A tout prendre, le journalisme le plus noble est celui du terrain. Dans le milieu de la presse, on le sait pertinemment quand on ne le devine pas obscurément. Loin des salles de rédaction studieuses où l’on ne navigue que sur le dos d’une souris, c’est sur le terrain que se pratique le dernier vrai journalisme. C’est ce fameux terrain qui vous fait découvrir, sentir, palper, aimer cette terre algérienne si âpre, ce pays d’écorchés vifs, ce terreau de paysans aux mains calleuses, de bergers aux visages burinés par le soleil, de travailleurs broyés, ce pays où la jeunesse se consume comme un joint dans des rêves d’exil impossibles. Ce pays maudit où les artistes sont le chant de la pierre et le silence des oiseaux. Ce pays qui n’accorde aucun répit à ceux qui l’aiment.

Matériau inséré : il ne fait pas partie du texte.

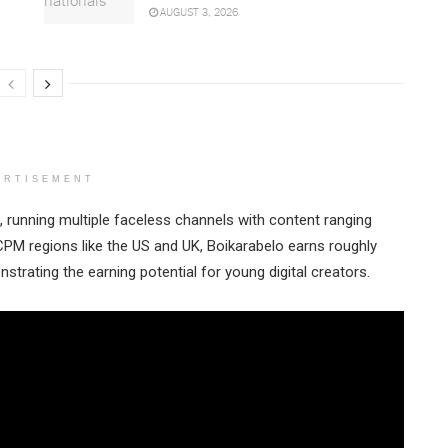
AUGUST 3, 2026
ERTISEMENT
running multiple faceless channels with content ranging
CPM regions like the US and UK, Boikarabelo earns roughly
trating the earning potential for young digital creators.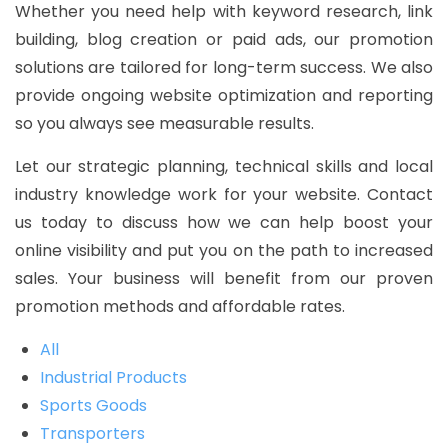
Whether you need help with keyword research, link
building, blog creation or paid ads, our promotion
solutions are tailored for long-term success. We also
provide ongoing website optimization and reporting
so you always see measurable results.
Let our strategic planning, technical skills and local
industry knowledge work for your website. Contact
us today to discuss how we can help boost your
online visibility and put you on the path to increased
sales. Your business will benefit from our proven
promotion methods and affordable rates.
All
Industrial Products
Sports Goods
Transporters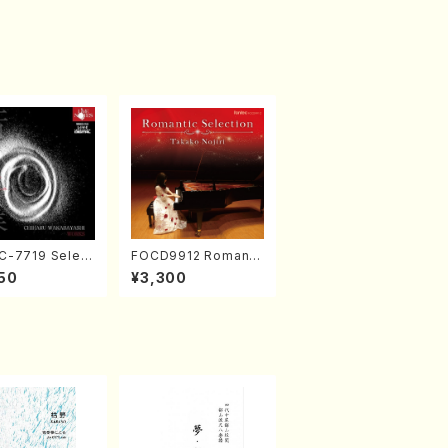
-7719 Select
FOCD9912 Romanti
rks by Chihar
c Selection／Takak
50
¥3,300
abayashi (Ch
o Nojiri（Piano/CD）
CD)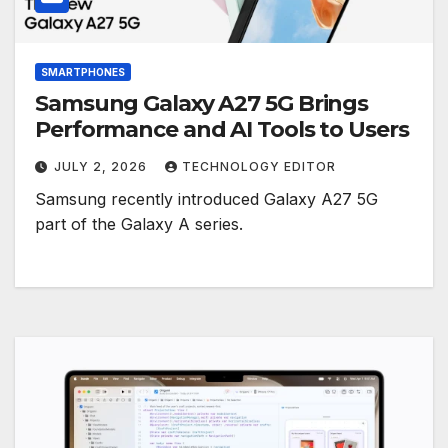
SMARTPHONES
Samsung Galaxy A27 5G Brings
Performance and AI Tools to Users
JULY 2, 2026
TECHNOLOGY EDITOR
Samsung recently introduced Galaxy A27 5G
part of the Galaxy A series.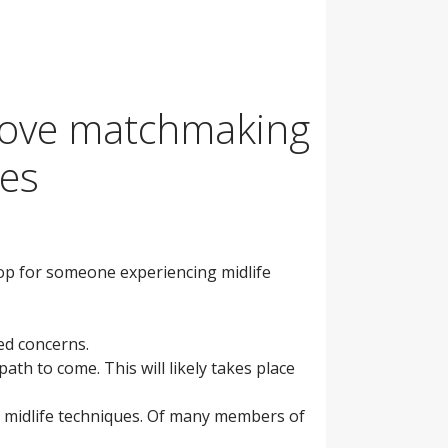
o move matchmaking
les
lop for someone experiencing midlife
ved concerns.
ath to come. This will likely takes place
ng midlife techniques. Of many members of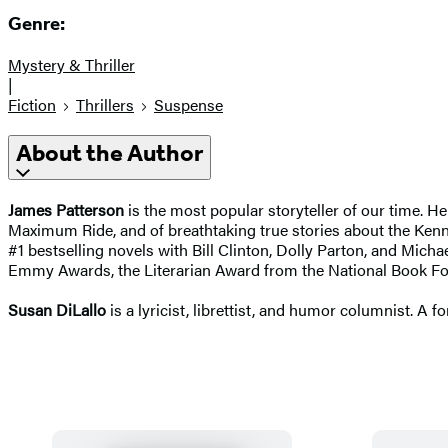
Genre:
Mystery & Thriller
|
Fiction
Thrillers
Suspense
About the Author
James Patterson
is the most popular storyteller of our time. H
Maximum Ride, and of breathtaking true stories about the Kenn
#1 bestselling novels with
Bill Clinton, Dolly Parton, and Michae
Emmy Awards, the Literarian Award from the National Book Fo
Susan DiLallo
is a lyricist, librettist, and humor columnist. A f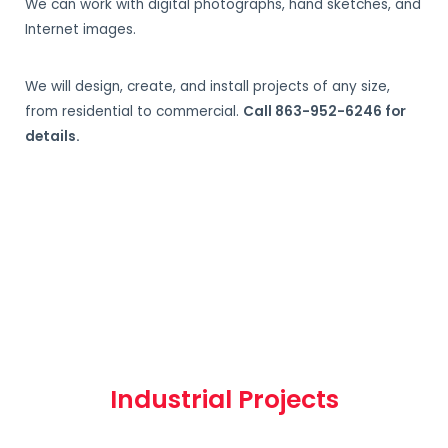
We can work with digital photographs, hand sketches, and
Internet images.
We will design, create, and install projects of any size,
from residential to commercial.
Call 863-952-6246 for
details.
Industrial Projects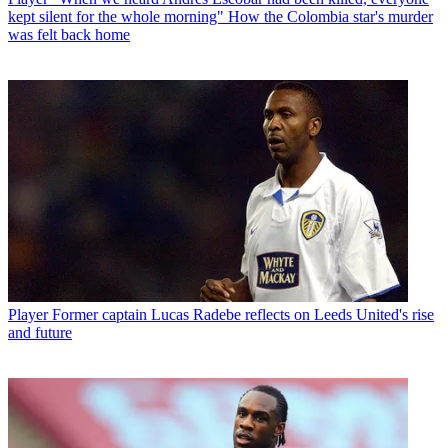
kept silent for the whole morning" How the Colombia star's murder
was felt back home
Player
Former captain Lucas Radebe reflects on Leeds United's rise
and future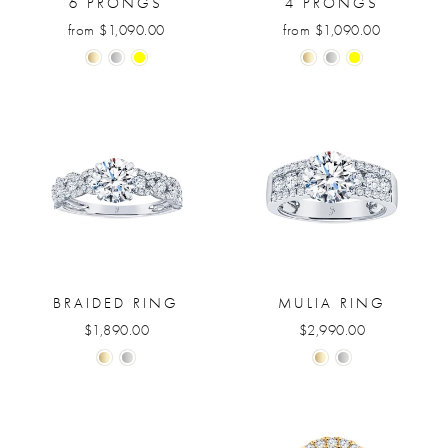
6 PRONGS
4 PRONGS
from $1,090.00
from $1,090.00
BRAIDED RING
MULIA RING
$1,890.00
$2,990.00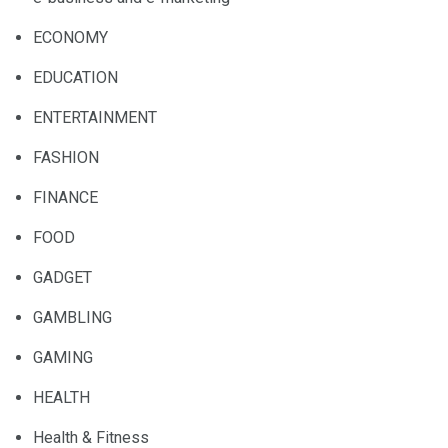
ECONOMY
EDUCATION
ENTERTAINMENT
FASHION
FINANCE
FOOD
GADGET
GAMBLING
GAMING
HEALTH
Health & Fitness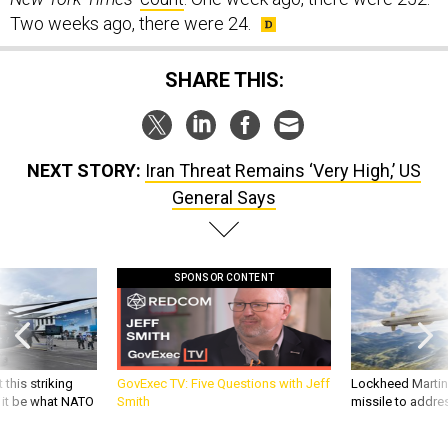
Two weeks ago, there were 24.
SHARE THIS:
NEXT STORY:
Iran Threat Remains ‘Very High,’ US
General Says
SPONSOR CONTENT
 this striking
GovExec TV: Five Questions with Jeff
Lockheed Martin 
d it be what NATO
Smith
missile to addre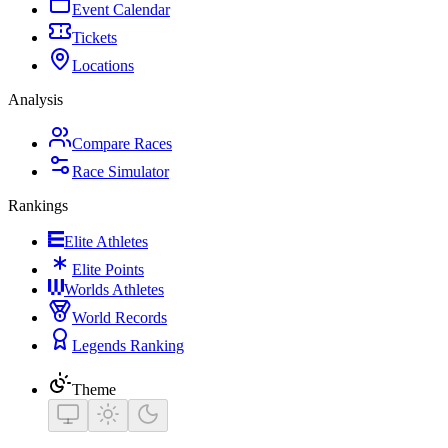
Event Calendar
Tickets
Locations
Analysis
Compare Races
Race Simulator
Rankings
Elite Athletes
Elite Points
Worlds Athletes
World Records
Legends Ranking
Theme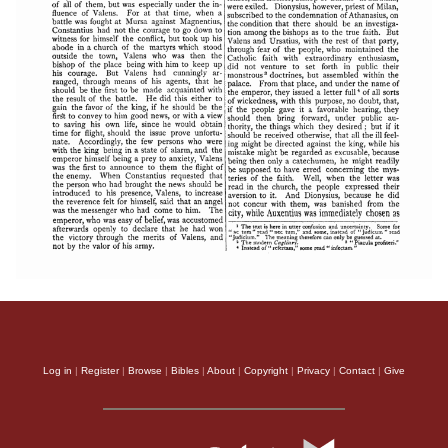
Log in
|
Register
|
Browse
|
Bibles
|
About
|
Copyright
|
Privacy
|
Contact
|
Give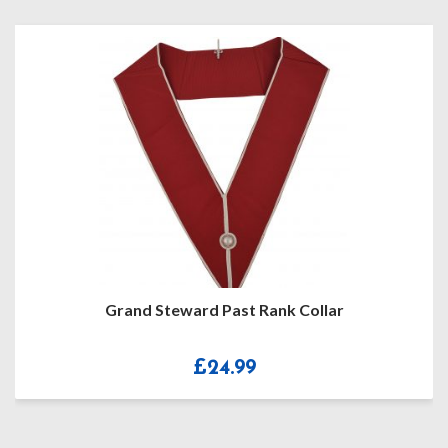
Grand Steward Past Rank Collar
£
24.99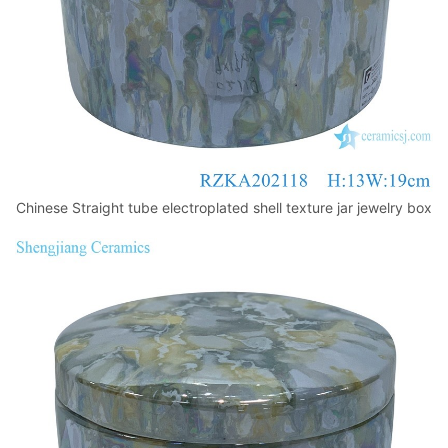
Chinese Straight tube electroplated shell texture jar jewelry box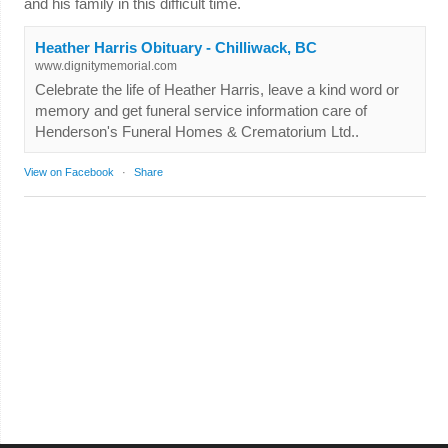
and his family in this difficult time.
Heather Harris Obituary - Chilliwack, BC
www.dignitymemorial.com
Celebrate the life of Heather Harris, leave a kind word or
memory and get funeral service information care of
Henderson's Funeral Homes & Crematorium Ltd..
View on Facebook
·
Share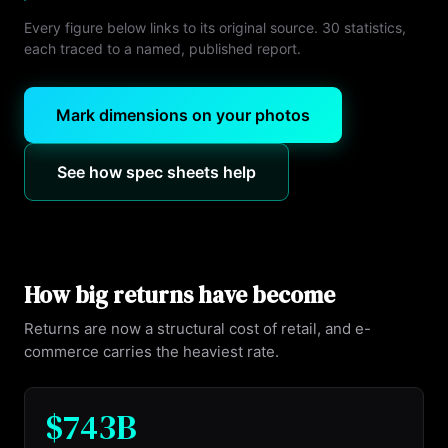
Every figure below links to its original source.
30
statistics,
each traced to a named, published report.
Mark dimensions on your photos
See how spec sheets help
How big returns have become
Returns are now a structural cost of retail, and e-
commerce carries the heaviest rate.
$743B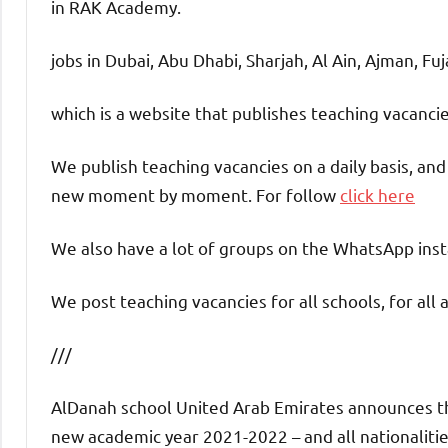
in RAK Academy.
jobs in Dubai, Abu Dhabi, Sharjah, Al Ain, Ajman, Fu
which is a website that publishes teaching vacanc
We publish teaching vacancies on a daily basis, an
new moment by moment. For follow
click here
We also have a lot of groups on the WhatsApp insta
We post teaching vacancies for all schools, for all 
///
AlDanah school United Arab Emirates announces the 
new academic year 2021-2022 – and all nationalities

C’est le terrain qui vous fait découvrir la sève même de ce pays de contrastes violents. Il vous interpelle pour vous faire prendre conscience de la richesse inouïe d’un patrimoine matériel et immatériel qui part en lambeaux. Qu’il est urgent de sauver, de préserver.
C’est pour cela que le journaliste se doit d’être cet observateur attentif des évolutions et des mutations de la société. Il doit constamment renouveler sa curiosité, vaincre sa peur et ses réticences, veiller à ce que la routine, l’indifférence ou l’accumulation du malheur n’anesthésient point sa sensibilité. On ne peut rien faire sans passion. C’est le premier moteur qui vous tire du lit chaque matin. Il faut essayer de rester autant que possible cette sentinelle citoyenne qui ne doit jamais relâcher sa vigilance face à l’absurde ou à l’arbitraire.
Au pays des routes barricadées et des portes fermées, le journaliste est cette minuscule sortie de secours vers laquelle le citoyen se tourne en premier ou en désespoir de cause. Quand il n’est pas le premier cri de détresse, son article est souvent cette bouée de sauvetage ou cette bouteille à la mer, porteuse du dernier espoir. Plus prosaïquement, le journal, autant que le journaliste, fonctionne comme la courroie de transmission entre des citoyens qui cherchent le chemin le plus court pour attirer, même de manière fugace, l’attention volage de responsables réfugiés dans d’imprenables tour d’ivoire.
Quand il s’habille des flamboyants oripeaux du reportage, le journalisme est souvent la dernière forme de l’aventure humaine. Il n’est nul besoin de franchir les frontières du pays pour partir à la rencontre ou à la découverte de l’autre dans son milieu. Il suffit quelquefois de sortir des grands axes routiers, de franchir une rivière ou un col de montagne pour atterrir dans un monde inconnu, injustement oublié ou pétrifié. A chaque mission, il faut remettre le compteur de ses connaissances à zéro pour tenter de poser des yeux neufs sur les êtres et les choses. Faire le plein d’informations, mais également s’imbiber d’impressions et d’émotions comme une éponge avant de suer à les rendre mot à mot pour les partager avec le lecteur.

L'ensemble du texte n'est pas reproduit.